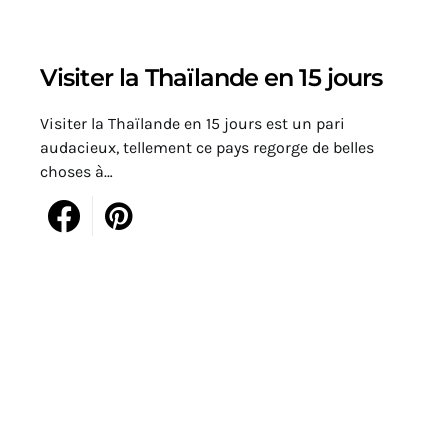
Visiter la Thaïlande en 15 jours
Visiter la Thaïlande en 15 jours est un pari
audacieux, tellement ce pays regorge de belles
choses à…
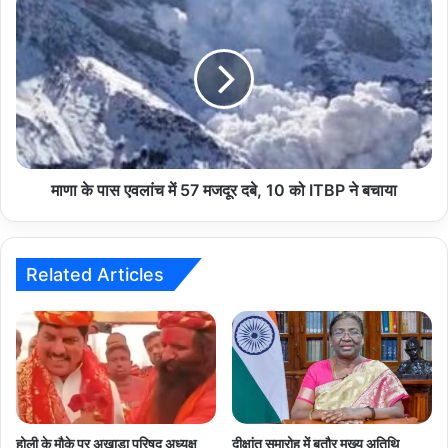
के
पास
एवलांच
में
57
मजदूर
दबे,
10
को
माणा के पास एवलांच में 57 मजदूर दबे, 10 को ITBP ने बचाया
ITBP
ने
बचाया
Related Articles
होली के मौके पर अखाड़ा परिषद अध्यक्ष
दीक्षांत समारोह में बतौर मुख्य अतिथि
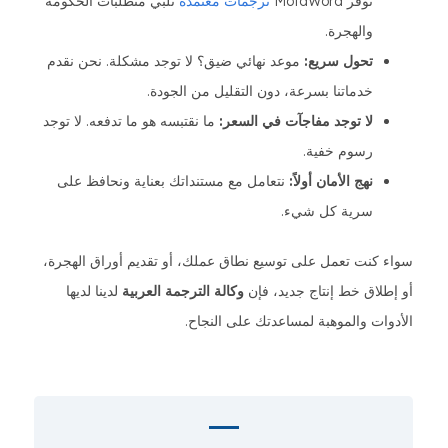
توفر MotaWord
ترجمات معتمدة
تلبي متطلبات الحكومة
والهجرة.
تحول سريع:
موعد نهائي ضيق؟ لا توجد مشكلة. نحن نقدم
خدماتنا بسرعة، دون التقليل من الجودة.
لا توجد مفاجآت في السعر:
ما نقتبسه هو ما تدفعه. لا توجد
رسوم خفية.
نهج الأمان أولاً:
نتعامل مع مستنداتك بعناية ونحافظ على
سرية كل شيء.
سواء كنت تعمل على توسيع نطاق عملك، أو تقديم أوراق الهجرة،
أو إطلاق خط إنتاج جديد، فإن
وكالة الترجمة العربية
لدينا لديها
الأدوات والموهبة لمساعدتك على النجاح.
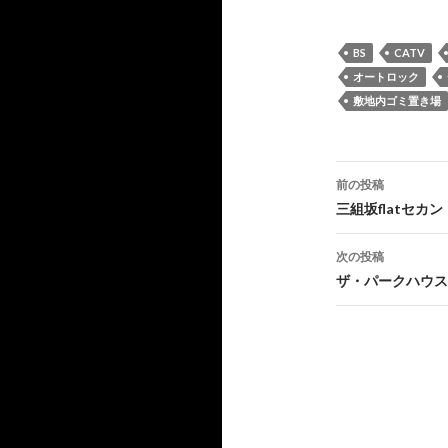
BS
CATV
オートロック
敷地内ゴミ置き場
投
前の投稿
稿
三組坂flatセカ
ナ
次の投稿
ビ
ザ・パークハウス
ゲ
ー
シ
ョ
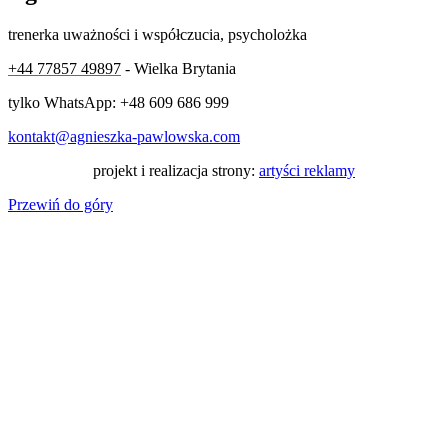
trenerka uważności i współczucia, psycholożka
+44 77857 49897
- Wielka Brytania
tylko WhatsApp: +48 609 686 999
kontakt@agnieszka-pawlowska.com
projekt i realizacja strony:
artyści reklamy
Przewiń do góry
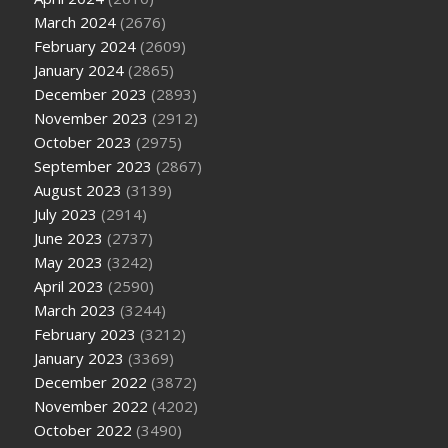
March 2024
(2676)
February 2024
(2609)
January 2024
(2865)
December 2023
(2893)
November 2023
(2912)
October 2023
(2975)
September 2023
(2867)
August 2023
(3139)
July 2023
(2914)
June 2023
(2737)
May 2023
(3242)
April 2023
(2590)
March 2023
(3244)
February 2023
(3212)
January 2023
(3369)
December 2022
(3872)
November 2022
(4202)
October 2022
(3490)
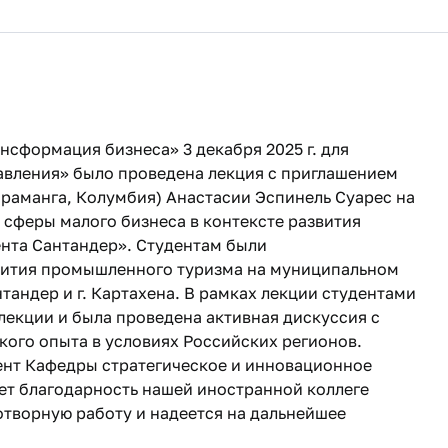
сформация бизнеса» 3 декабря 2025 г. для
авления» было проведена лекция с приглашением
араманга, Колумбия) Анастасии Эспинель Суарес на
сферы малого бизнеса в контексте развития
нта Сантандер». Студентам были
вития промышленного туризма на муниципальном
андер и г. Картахена. В рамках лекции студентами
екции и была проведена активная дискуссия с
го опыта в условиях Российских регионов.
цент Кафедры стратегическое и инновационное
т благодарность нашей иностранной коллеге
отворную работу и надеется на дальнейшее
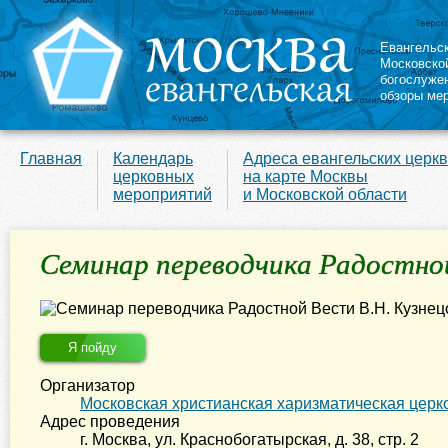
Евангельс
Московско
богослуже
обзоры ме
Главная
Календарь
Адреса евангельских церк
церковных
на карте Москвы
мероприятий
и Московской области
Семинар переводчика Радостной
Я пойду
Организатор
Московская христианская харизматическая церк
Адрес проведения
г. Москва
,
ул. Краснобогатырская, д. 38, стр. 2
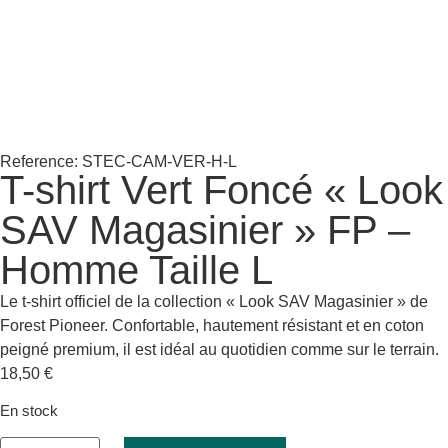
Reference: STEC-CAM-VER-H-L
T-shirt Vert Foncé « Look
SAV Magasinier » FP –
Homme Taille L
Le t-shirt officiel de la collection « Look SAV Magasinier » de
Forest Pioneer. Confortable, hautement résistant et en coton
peigné premium, il est idéal au quotidien comme sur le terrain.
18,50
€
En stock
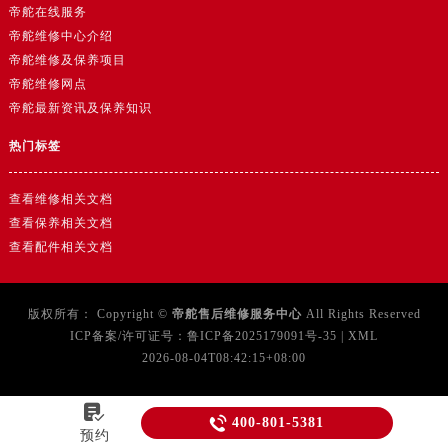
帝舵在线服务
帝舵维修中心介绍
帝舵维修及保养项目
帝舵维修网点
帝舵最新资讯及保养知识
热门标签
查看维修相关文档
查看保养相关文档
查看配件相关文档
版权所有：
Copyright ©
帝舵售后维修服务中心
All Rights Reserved
ICP备案/许可证号：
鲁ICP备2025179091号-35
|
XML
2026-08-04T08:42:15+08:00


400-801-5381
预约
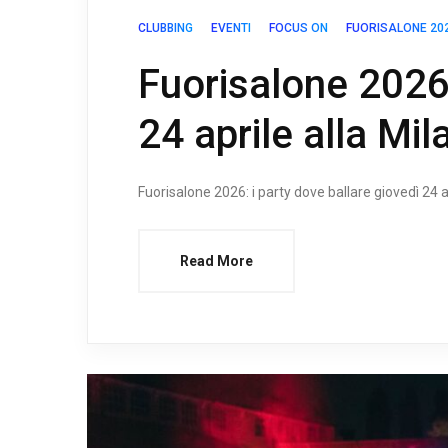
CLUBBING
EVENTI
FOCUS ON
FUORISALONE 20
Fuorisalone 2026
24 aprile alla Mi
Fuorisalone 2026: i party dove ballare giovedì 24 a
Read More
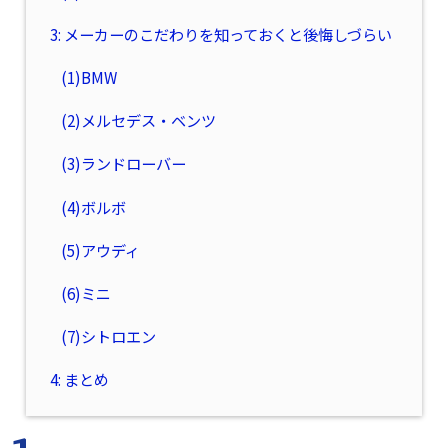
3: メーカーのこだわりを知っておくと後悔しづらい
(1)BMW
(2)メルセデス・ベンツ
(3)ランドローバー
(4)ボルボ
(5)アウディ
(6)ミニ
(7)シトロエン
4: まとめ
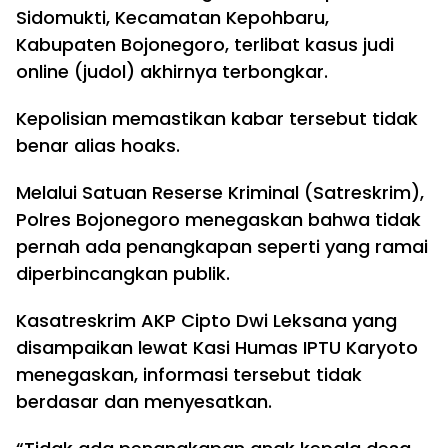
Sidomukti, Kecamatan Kepohbaru,
Kabupaten Bojonegoro, terlibat kasus judi
online (judol) akhirnya terbongkar.
Kepolisian memastikan kabar tersebut tidak
benar alias hoaks.
Melalui Satuan Reserse Kriminal (Satreskrim),
Polres Bojonegoro menegaskan bahwa tidak
pernah ada penangkapan seperti yang ramai
diperbincangkan publik.
Kasatreskrim AKP Cipto Dwi Leksana yang
disampaikan lewat Kasi Humas IPTU Karyoto
menegaskan, informasi tersebut tidak
berdasar dan menyesatkan.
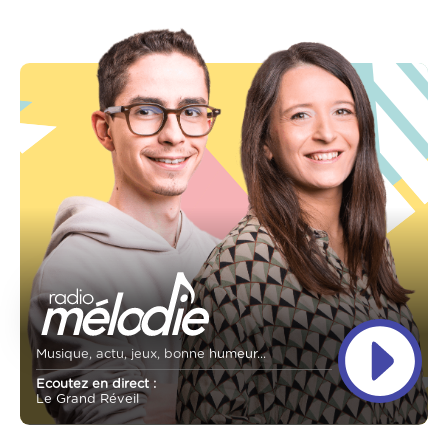
Musique, actu, jeux, bonne humeur...
Ecoutez en direct :
Le Grand Réveil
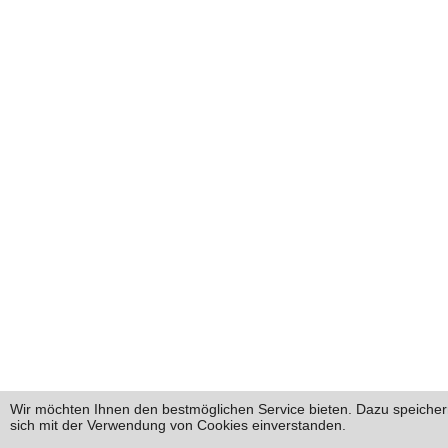
Wir möchten Ihnen den bestmöglichen Service bieten. Dazu speichern
sich mit der Verwendung von Cookies einverstanden.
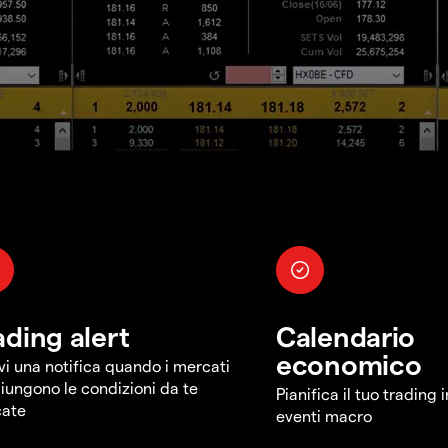
ading alert
Calendario
economico
vi una notifica quando i mercati
iungono le condizioni da te
Pianifica il tuo trading 
cate
eventi macro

————

-- To do --
Give the count of lines in the material containing "jours". The reply is that number alone.

-- Task answer --
2